Instructions for the task: Transcribe the records that follow exactly. Skip the pictures.

Extracted data:
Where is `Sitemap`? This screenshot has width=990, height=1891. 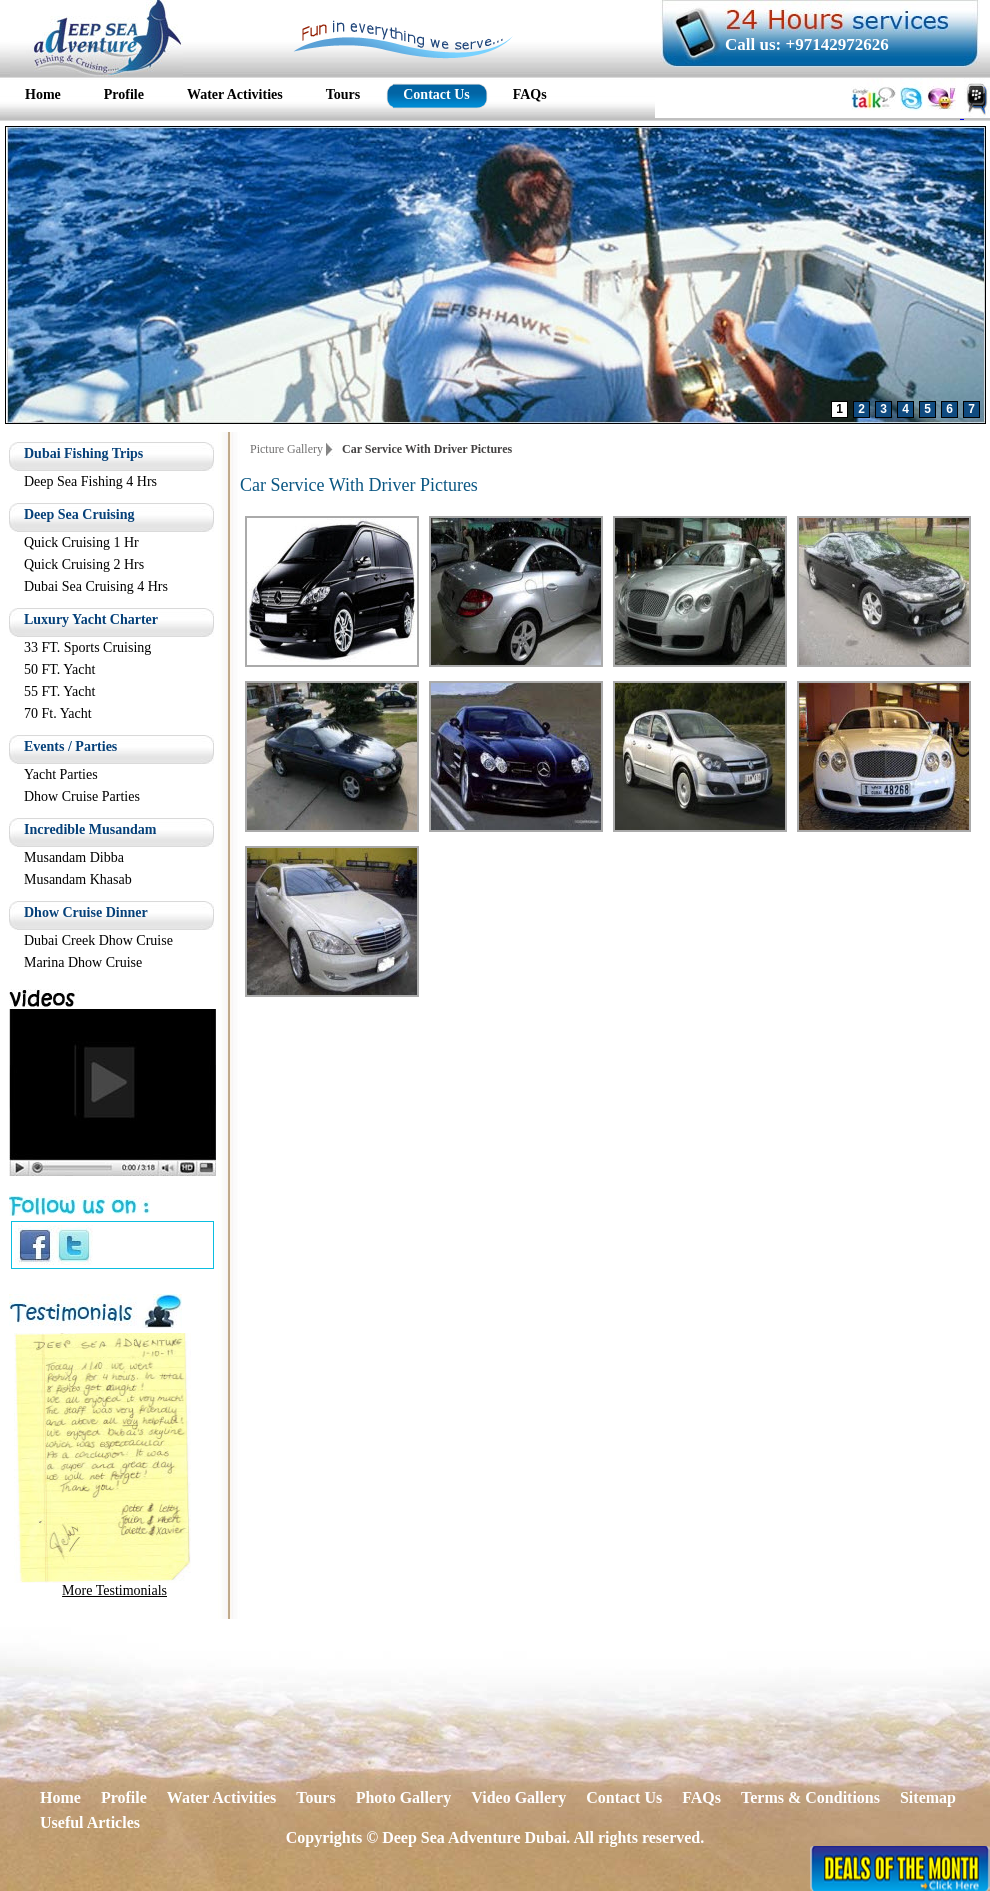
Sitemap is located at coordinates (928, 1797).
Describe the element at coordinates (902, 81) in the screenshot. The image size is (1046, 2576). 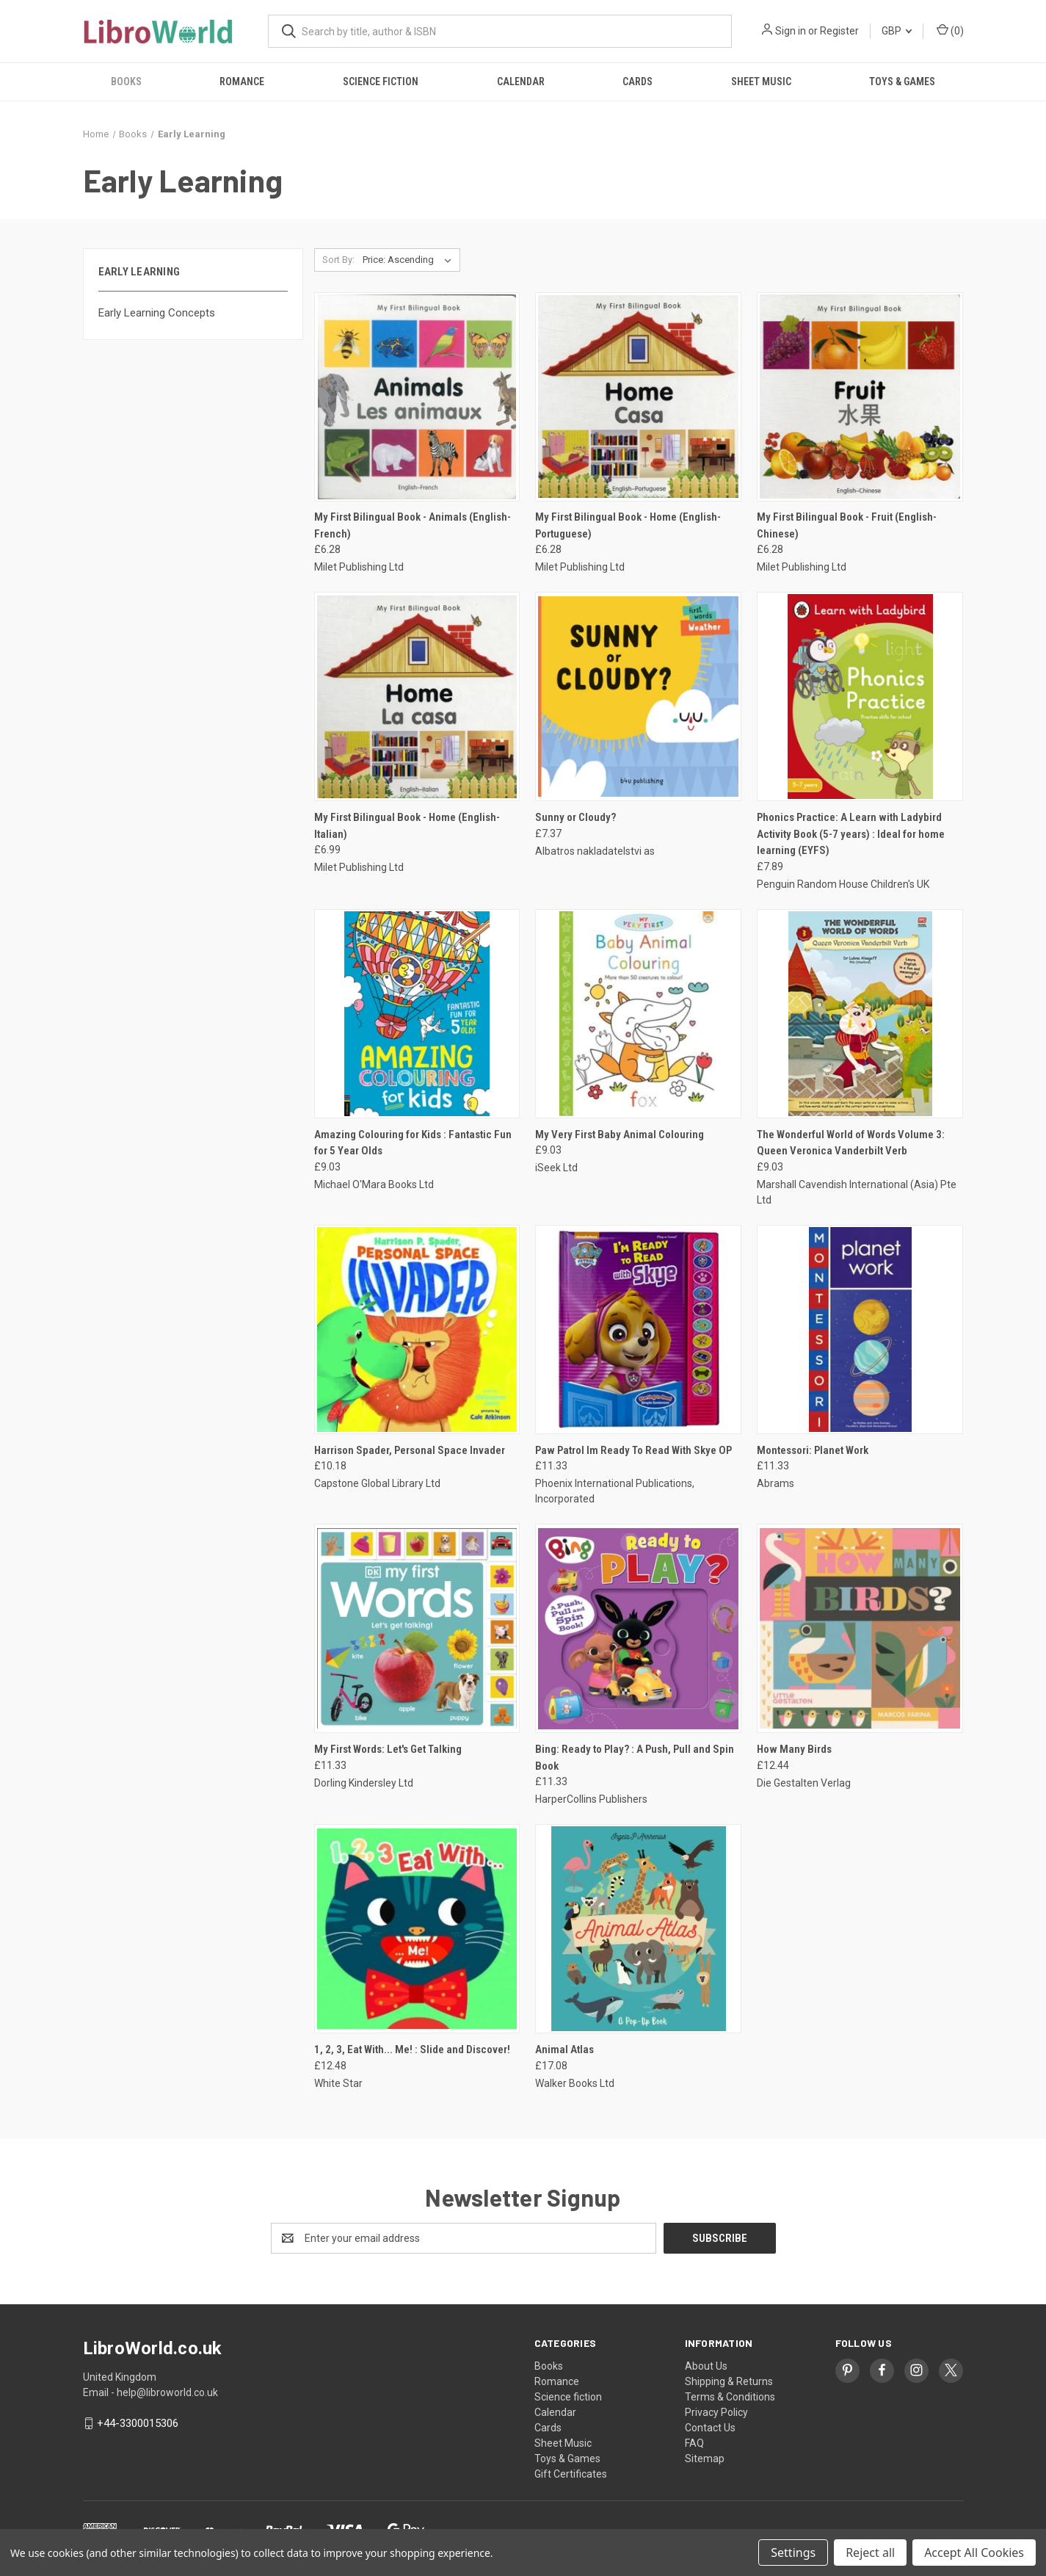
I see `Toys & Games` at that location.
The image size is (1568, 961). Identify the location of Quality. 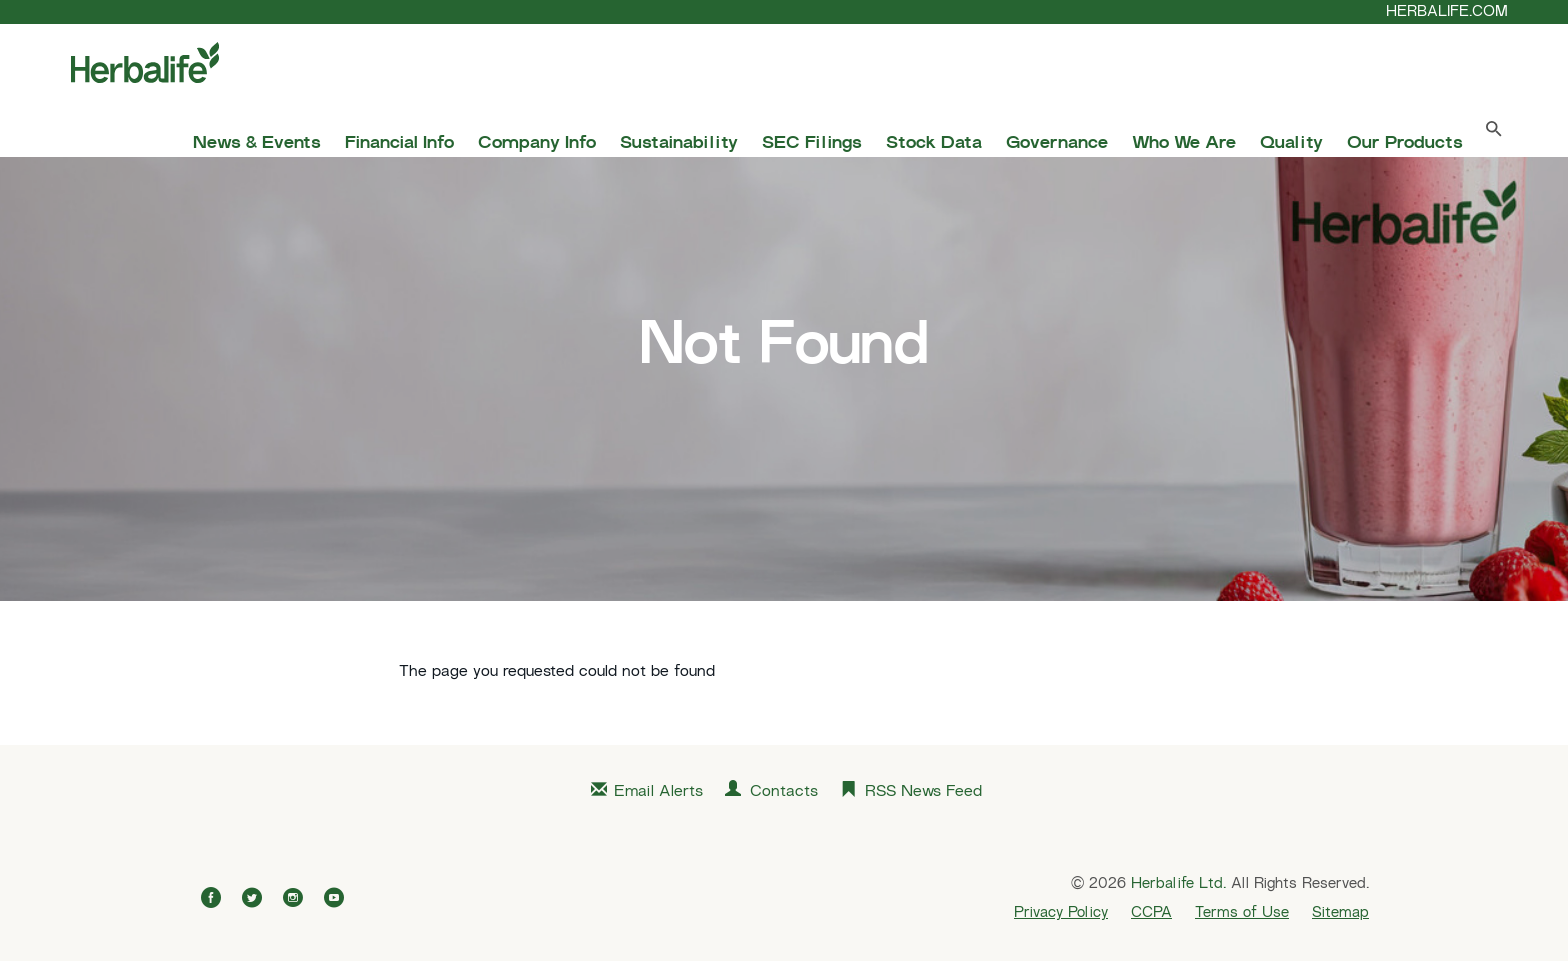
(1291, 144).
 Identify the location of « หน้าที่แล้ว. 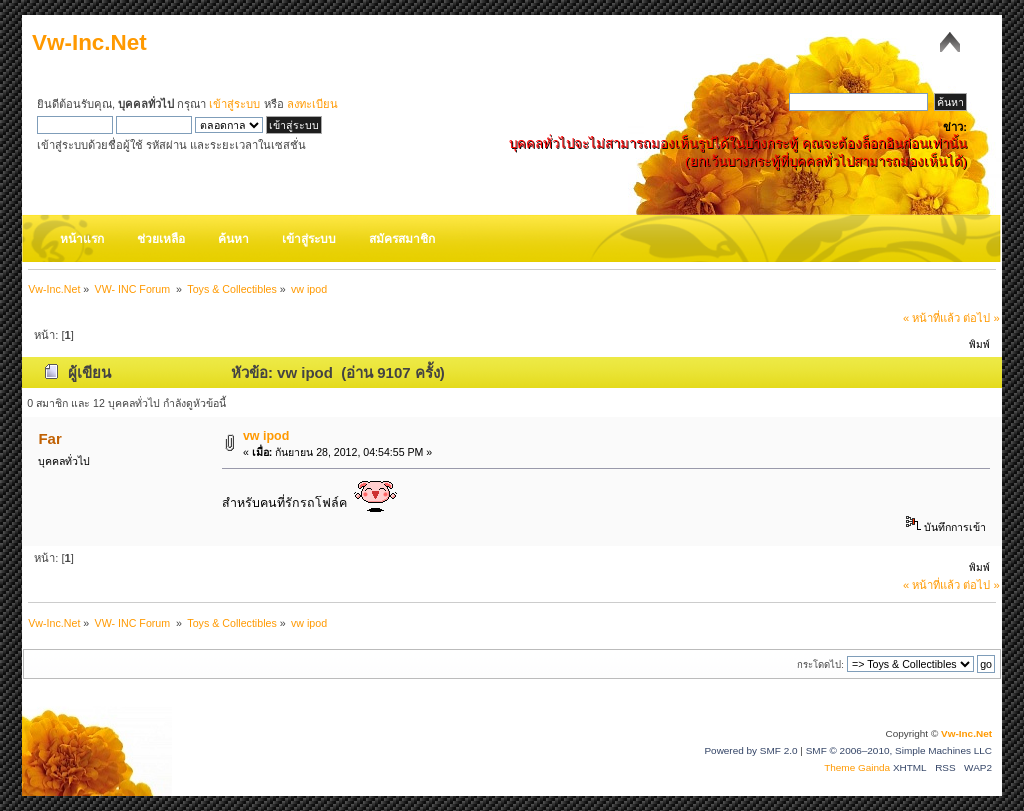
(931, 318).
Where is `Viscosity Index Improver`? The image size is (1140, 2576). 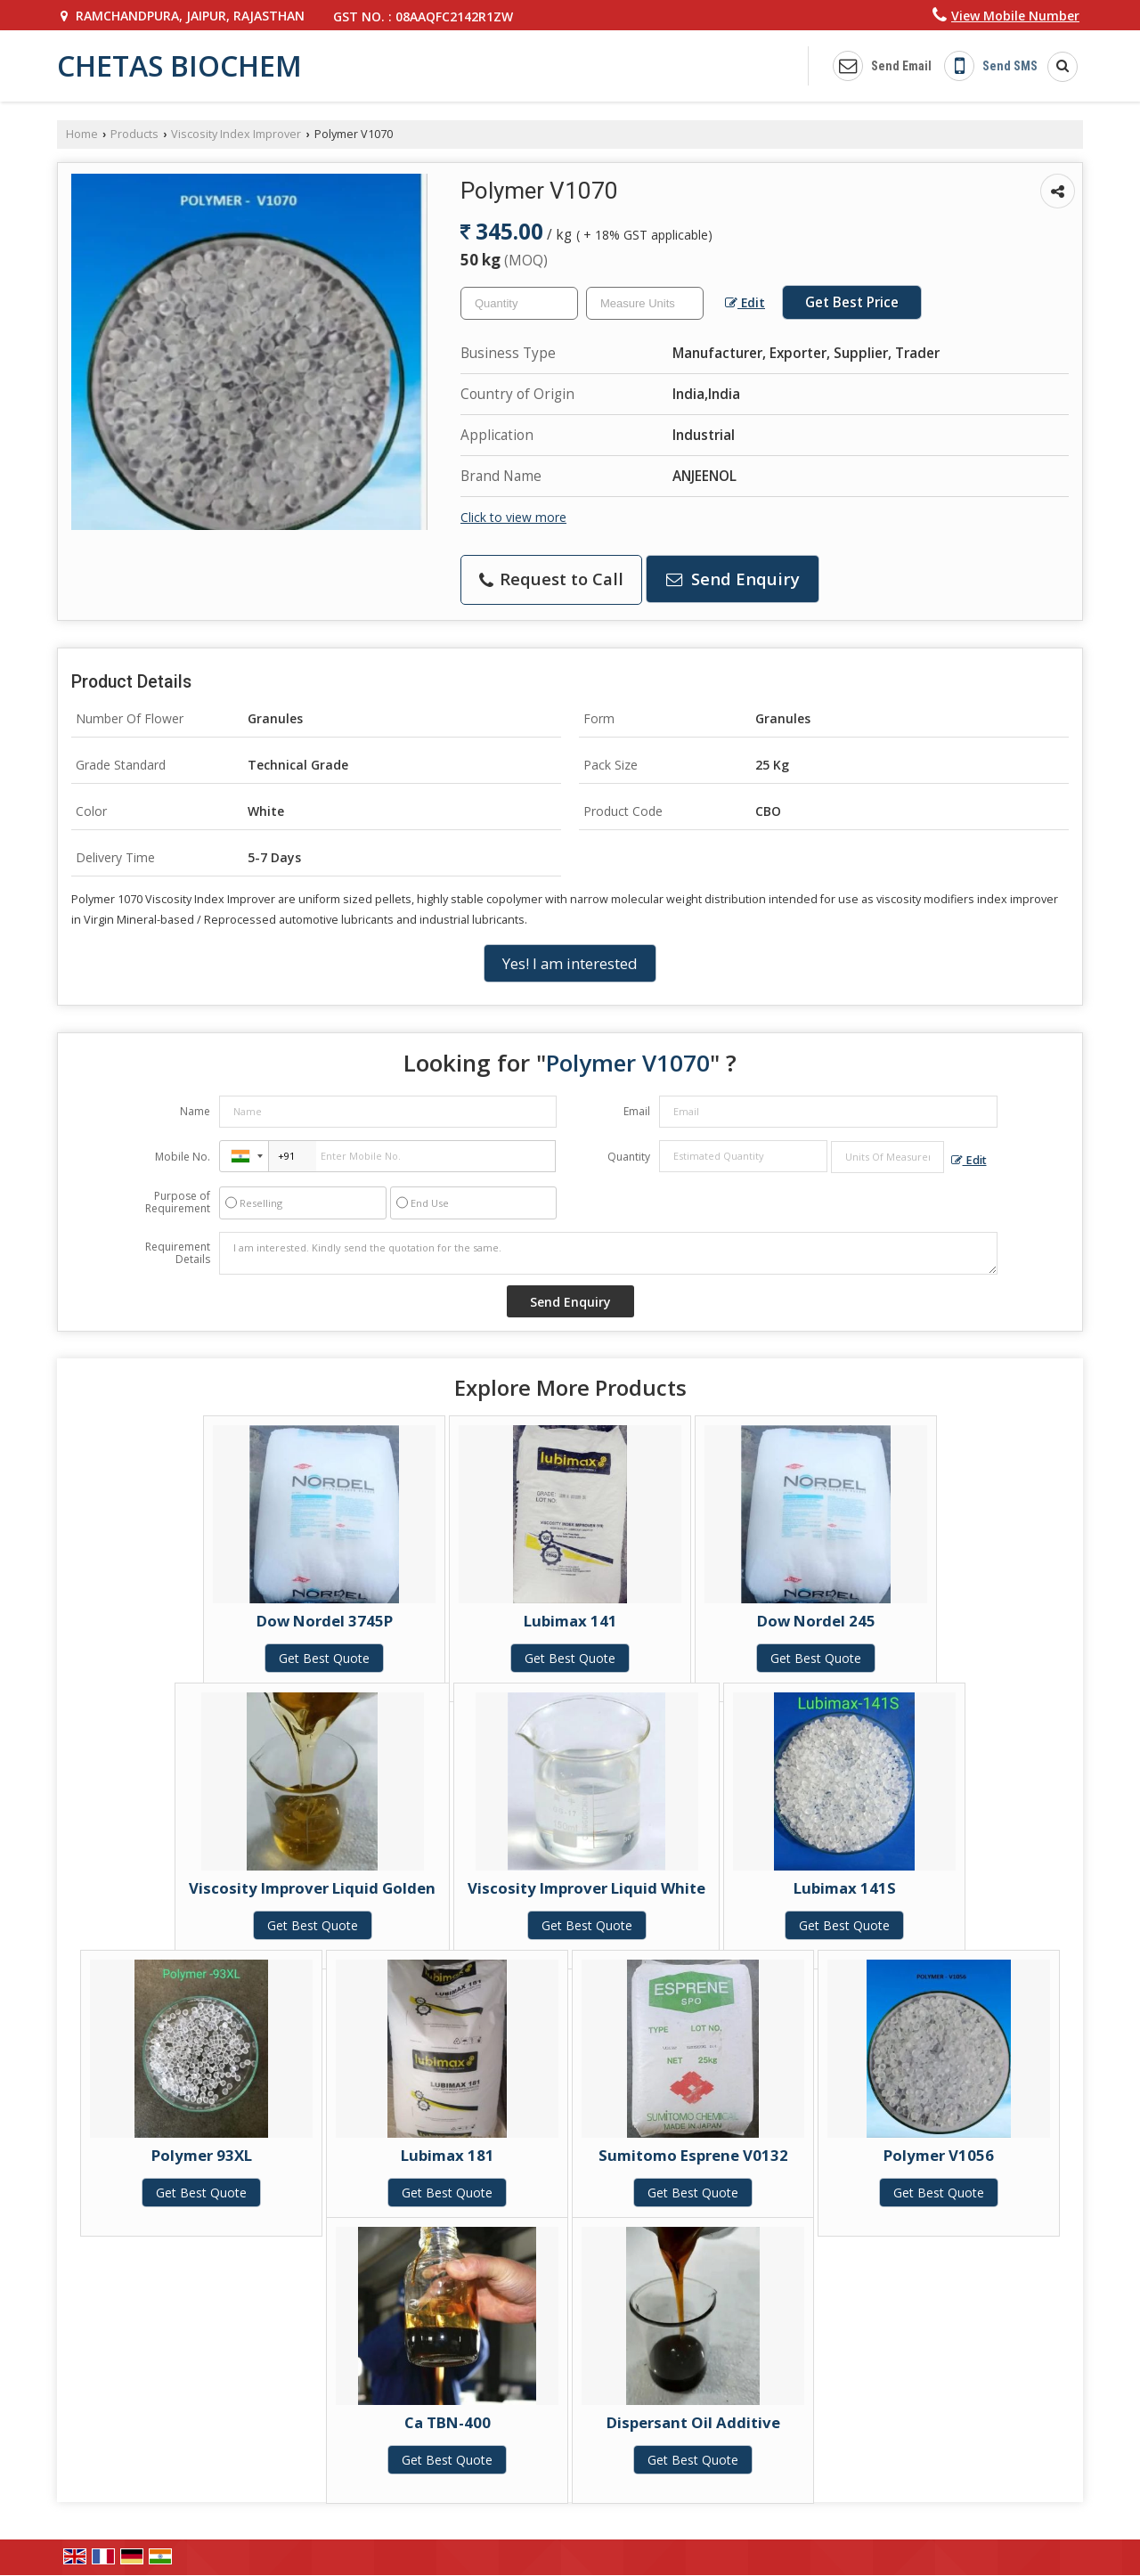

Written response:
Where is `Sitemap`? This screenshot has width=990, height=1891. 
Sitemap is located at coordinates (928, 1797).
Describe the element at coordinates (902, 81) in the screenshot. The image size is (1046, 2576). 
I see `Toys & Games` at that location.
The image size is (1568, 961). Identify the location of Quality. 
(1291, 144).
 Identify the location of « หน้าที่แล้ว. 
(931, 318).
Where is `Viscosity Index Improver`? The image size is (1140, 2576). 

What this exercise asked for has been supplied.